While the chicken is cooking, cook the bacon. I cook mine in the microwave on paper towels, one minute a slice. Cut the tomatoes into slices. Cut the heels off of the baguette and cut it in half and then cut open each half. Smear one side with the remaining pesto and the other with the ranch dressing. On the ranch side place the lettuce, tomato and onion. On the pesto side place the cooked chicken, bacon and cheese. Close-up the sandwich and enjoy!

Oh and if you are ever on 9th Ave check out Island Burgers & Shakes in person.


Thursday, November 15, 2007

Hungry in Hoboken


Living in Hoboken you have the opportunity for a variety of take-out and though it is lovely to tuck into some Thai food once in a while, it is also nice to sit down to a nice home cooked meal.

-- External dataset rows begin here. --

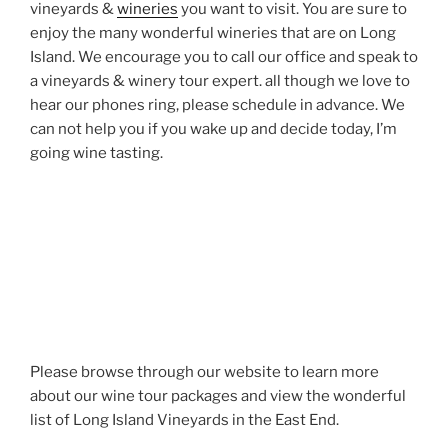
vineyards &
wineries
you want to visit. You are sure to
enjoy the many wonderful wineries that are on Long
Island. We encourage you to call our office and speak to
a vineyards & winery tour expert. all though we love to
hear our phones ring, please schedule in advance. We
can not help you if you wake up and decide today, I’m
going wine tasting.
Please browse through our website to learn more
about our wine tour packages and view the wonderful
list of Long Island Vineyards in the East End.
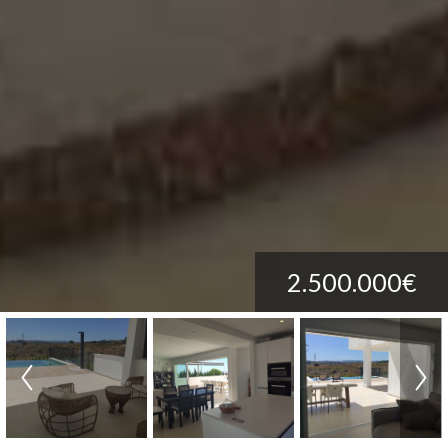
2.500.000€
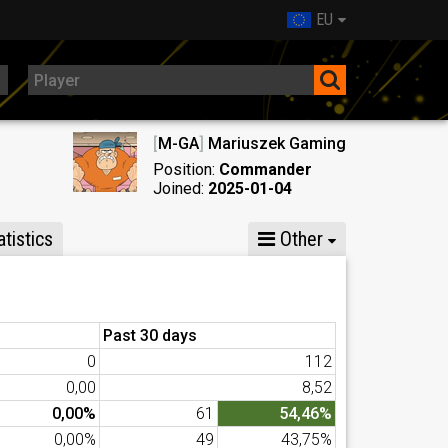
EU
[
M-GA
]
Mariuszek Gaming
Position:
Commander
Joined:
2025-01-04
tistics
Other
Past 30 days
0
112
0,00
8,52
0,00%
61
54,46%
0,00%
49
43,75%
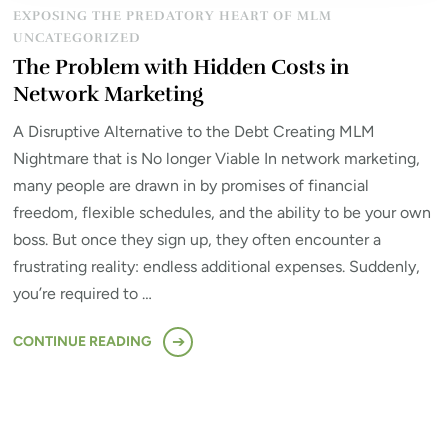
EXPOSING THE PREDATORY HEART OF MLM
UNCATEGORIZED
The Problem with Hidden Costs in
Network Marketing
A Disruptive Alternative to the Debt Creating MLM
Nightmare that is No longer Viable In network marketing,
many people are drawn in by promises of financial
freedom, flexible schedules, and the ability to be your own
boss. But once they sign up, they often encounter a
frustrating reality: endless additional expenses. Suddenly,
you’re required to …
CONTINUE READING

Welcome to Hungry in Hoboken a new website that will help those of us out there that need a little inspiration when it comes to making dinner. This website is for the stay-at-home-mom (sahm), the working mom (wohm) and the darling husbands (dh) out there who everyday contemplate that simple question: “what’s for dinner?”

I’m often asked by my friends how I stay organized and creative when it comes to putting daily meals on the table. Organization is the key, and here is where this website comes in. I’ll do the organizing for you; tell you what you need to buy and what you need to do in order to assemble dinner any night you want. And I’ll provide the creative aspect too, giving you access to my sources for great meals that are hearty, often kid-friendly (but a warning they may not always be) and tasty.

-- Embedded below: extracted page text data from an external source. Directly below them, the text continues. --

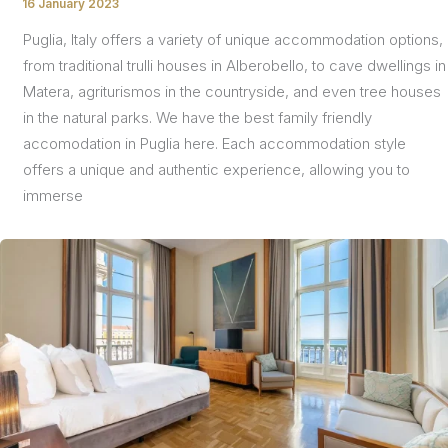
16 January 2023
/
Puglia, Italy offers a variety of unique accommodation options,
from traditional trulli houses in Alberobello, to cave dwellings in
Matera, agriturismos in the countryside, and even tree houses
in the natural parks. We have the best family friendly
accomodation in Puglia here. Each accommodation style
offers a unique and authentic experience, allowing you to
immerse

One of my true pleasures in life is to cook for other people, so on occasion I will also give you entire menus for dinner parties that I've had or will be having. You can be confident that everything I post here will be delicious, creative and wonderful.

So without further ado, let’s get started!

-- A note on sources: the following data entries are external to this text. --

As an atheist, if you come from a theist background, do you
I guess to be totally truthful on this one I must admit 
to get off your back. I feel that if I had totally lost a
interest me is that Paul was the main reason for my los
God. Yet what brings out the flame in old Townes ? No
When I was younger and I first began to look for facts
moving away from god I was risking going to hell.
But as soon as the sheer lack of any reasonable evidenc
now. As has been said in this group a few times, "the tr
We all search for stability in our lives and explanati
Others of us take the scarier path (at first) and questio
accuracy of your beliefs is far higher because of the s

So tonight’s meal is actually inspired by the weather in Hoboken today. It is grey and wet and rainy today. The original idea for this recipe came to me from a magazine recipe many years ago. I think it was Real Simple magazine, which by the way I think should be named Real Redundant; they seem to have the same thing in there every month. Anyway, the original recipe featured eggs but I’ve cut them out completely. Here goes:

Twice-Baked Potatoes with Chicken Sausage

Serves 4
Baking Time: 1 hour (for potato) 20 mins (for stuffed potato)

2 Idaho baking potatoes cleaned and scrubbed

2 -3 chicken sausages (the pre-cooked variety that usually comes in flavors like sun-dried tomato, I like the artichoke flavor) My dh loves the chicken sausage so I usually use 3.

2 Tbsp sour cream

1 Tbsp butter

2 scallions cut into pieces

Salt and pepper to taste

1/2 cup grated cheddar cheese

Poke the potatoes with holes and set them in an oven set at 400 and let them bake until they yield to a knife, about an hour. You can hurry the potatoes along and microwave them for about 10 minutes to speed up this process, but I find the microwave makes the potato a bit mealy so I stick to the oven. I find it really isn't a hardship to chuck them in there around 5 pm and then forget about them until closer to 6.

When the potatoes are close to being done cut up the sausage into one-inch sized chunks and place them in a pre-heated skillet with a little dab of olive oil to brown them nicely. This should take about 5 minutes.

Take the potatoes out of the oven when they are ready and leave the oven turned on. Cut the potatoes in half length-wise and scoop out the steaming insides into a bowl. Place the shells on a cookie sheet and sprinkle the naked insides with a little salt and pepper. Into the bowl with the hot potato flesh add the sour cream and butter and mash away. Take a taste test at this point and add salt and pepper to your liking. At this point I use a hand held mixer and whip the potatoes up into a fluffy pile, but you don’t need to do this as really a fork or potato masher will do the job nicely.

After you have the mashed potatoes done add the scallions and the chicken sausage and about 4 Tbsp of the cheese. Mix all up and divide the mixture evenly between the four shells. Top the mounds with the rest of the cheese and place back in the oven for 20 to 25 minutes or until the cheese is golden.

I serve one half per person of this dish along with a tossed salad. Enjoy!